The 2015 All-Ireland Senior Club Hurling Championship final was a hurling match played at Croke Park on 17 March 2015 to determine the winners of the 2014–15 All-Ireland Senior Club Hurling Championship, the 45th season of the All-Ireland Senior Club Hurling Championship, a tournament organised by the Gaelic Athletic Association for the champion clubs of the four provinces of Ireland. The final was contested by Ballyhale Shamrocks of Kilkenny and Kilmallock of Limerick, with Ballyhale Shamrocks winning by 1-18 to 1-6.

The All-Ireland final between Ballyhale Shamrocks and Kilmallock was a unique occasion as it was the first ever championship meeting between the two teams. Ballyhale Shamrocks were appearing in their third final in a decade, while Kilmallock were lining out in their second All-Ireland decider ever and their first since 1993.

It was an evenly contested game for most of the first half, but missed opportunities cost Kilmallock dear. They shot 10 first-half wides in total, with Paudie O'Brien, who opened their scoring early on, going on to shoot four wides. Ballyhale were much more efficient when attacking, and Colin Fennelly opened his account before Eoin Reid pointed to put them 0-6 to 0-3 ahead. Fennelly's 27th-minute goal put serious daylight between them for the first time. T. J. Reid added another free on the stroke of half-time to leave the Leinster champions with a healthy 1-7 to 0-4 advantage.

In the second half Kilmallock failed to score a point from play. In contrast, Ballyhale added another 11 points to their tally and corner-back Alan Cuddihy even got on the scoresheet with captain T. J. Reid tallying 0-6 and describing the win as "a dream come true" in his victory speech.

Ballyhale's All-Ireland victory was their first since 2010. The win gave them their sixth All-Ireland title over all and put them as outright leaders on the all-time roll of honour.

Kilmallock's All-Ireland defeat was their second ever.
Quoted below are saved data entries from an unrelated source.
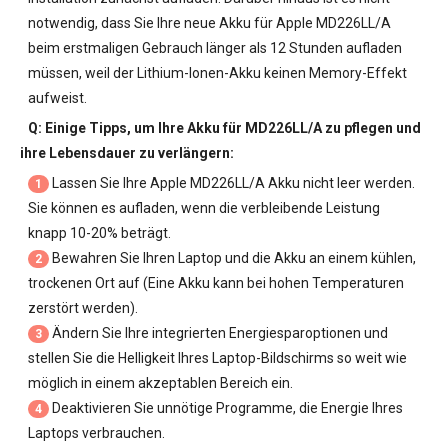
notwendig, dass Sie Ihre neue
Akku für Apple MD226LL/A
beim erstmaligen Gebrauch länger als 12 Stunden aufladen
müssen, weil der Lithium-Ionen-Akku keinen Memory-Effekt
aufweist.
Q: Einige Tipps, um Ihre
Akku für MD226LL/A
zu pflegen und
ihre Lebensdauer zu verlängern:
Lassen Sie Ihre
Apple MD226LL/A Akku
nicht leer werden.
1
Sie können es aufladen, wenn die verbleibende Leistung
knapp 10-20% beträgt.
Bewahren Sie Ihren Laptop und die Akku an einem kühlen,
2
trockenen Ort auf (Eine Akku kann bei hohen Temperaturen
zerstört werden).
Ändern Sie Ihre integrierten Energiesparoptionen und
3
stellen Sie die Helligkeit Ihres Laptop-Bildschirms so weit wie
möglich in einem akzeptablen Bereich ein.
Deaktivieren Sie unnötige Programme, die Energie Ihres
4
Laptops verbrauchen.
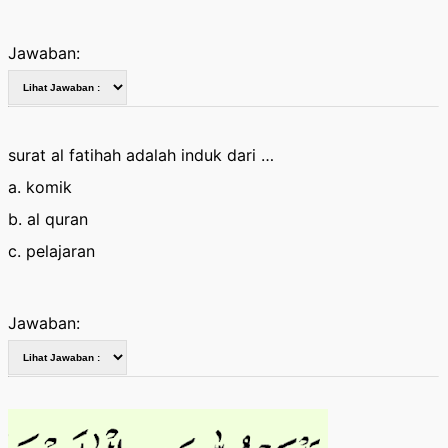
Jawaban:
surat al fatihah adalah induk dari …
a. komik
b. al quran
c. pelajaran
Jawaban:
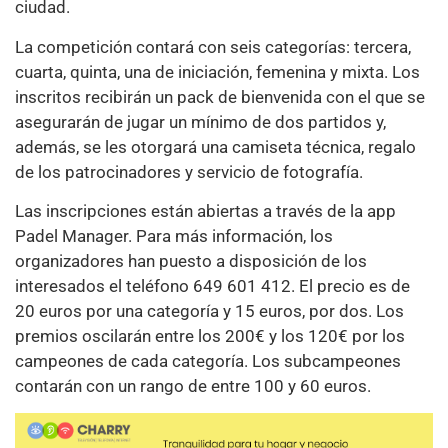
ciudad.
La competición contará con seis categorías: tercera,
cuarta, quinta, una de iniciación, femenina y mixta. Los
inscritos recibirán un pack de bienvenida con el que se
asegurarán de jugar un mínimo de dos partidos y,
además, se les otorgará una camiseta técnica, regalo
de los patrocinadores y servicio de fotografía.
Las inscripciones están abiertas a través de la app
Padel Manager. Para más información, los
organizadores han puesto a disposición de los
interesados el teléfono 649 601 412. El precio es de
20 euros por una categoría y 15 euros, por dos. Los
premios oscilarán entre los 200€ y los 120€ por los
campeones de cada categoría. Los subcampeones
contarán con un rango de entre 100 y 60 euros.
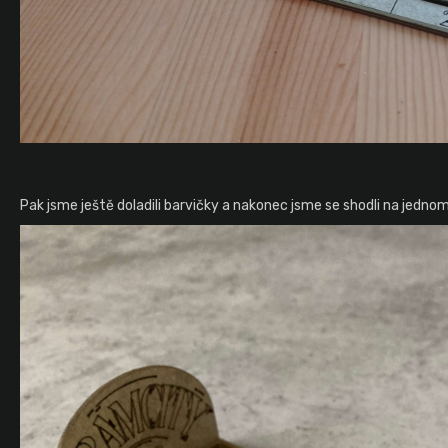
Pak jsme ještě doladili barvičky a nakonec jsme se shodli na jedno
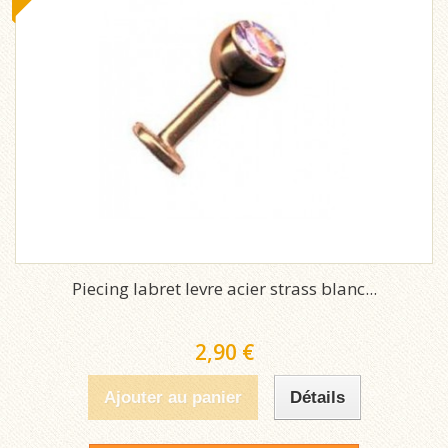
Piecing labret levre acier strass blanc...
2,90 €
Ajouter au panier
Détails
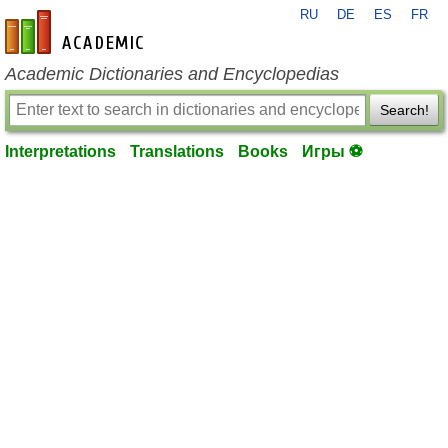
RU
DE
ES
FR
en-academic.com
Academic Dictionaries and Encyclopedias
Search!
Interpretations
Translations
Books
Игры ⚽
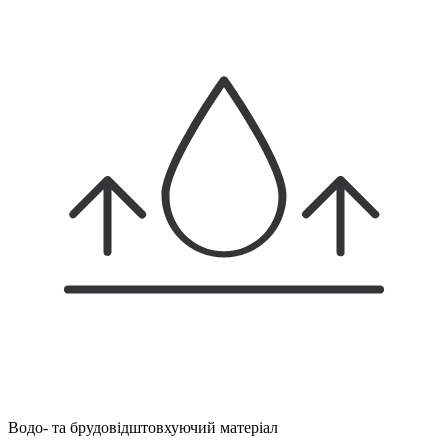
Водо- та брудовідштовхуючий матеріал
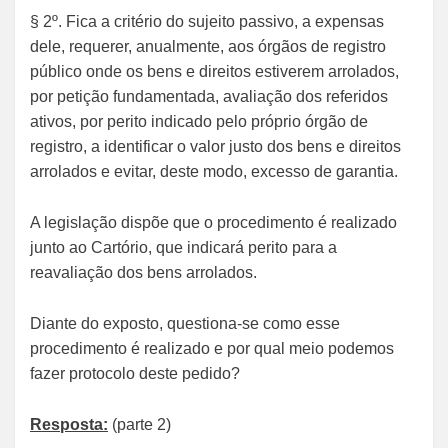
§ 2º. Fica a critério do sujeito passivo, a expensas
dele, requerer, anualmente, aos órgãos de registro
público onde os bens e direitos estiverem arrolados,
por petição fundamentada, avaliação dos referidos
ativos, por perito indicado pelo próprio órgão de
registro, a identificar o valor justo dos bens e direitos
arrolados e evitar, deste modo, excesso de garantia.
A legislação dispõe que o procedimento é realizado
junto ao Cartório, que indicará perito para a
reavaliação dos bens arrolados.
Diante do exposto, questiona-se como esse
procedimento é realizado e por qual meio podemos
fazer protocolo deste pedido?
Resposta:
(parte 2)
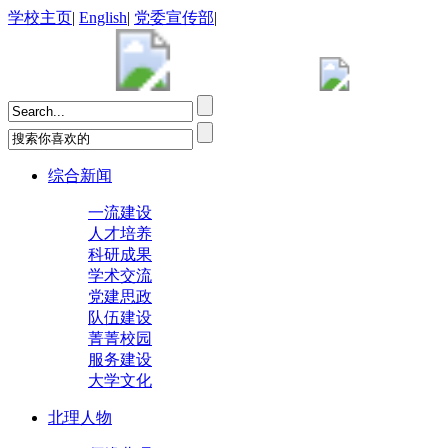
学校主页
|
English
|
党委宣传部
|
综合新闻
一流建设
人才培养
科研成果
学术交流
党建思政
队伍建设
菁菁校园
服务建设
大学文化
北理人物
They remain a team who has contested All-Ireland deciders but has never claimed the ultimate prize.

==Match==
===Details===

17 March 2015
Ballyhale Shamrocks 1-18 - 1-6 Kilmallock
  Ballyhale Shamrocks : TJ Reid 0-6 (4fs), C Fennelly 1-3, E Reid 0-3, H Shefflin, M Aylward 0-2 each, B Aylward, A Cuddihy 0-1 each.
   Kilmallock: R Hanley 1-0, E Ryan 0-3 (3fs), R Egan, P O'Brien, G Mulcahy all 0-1 each.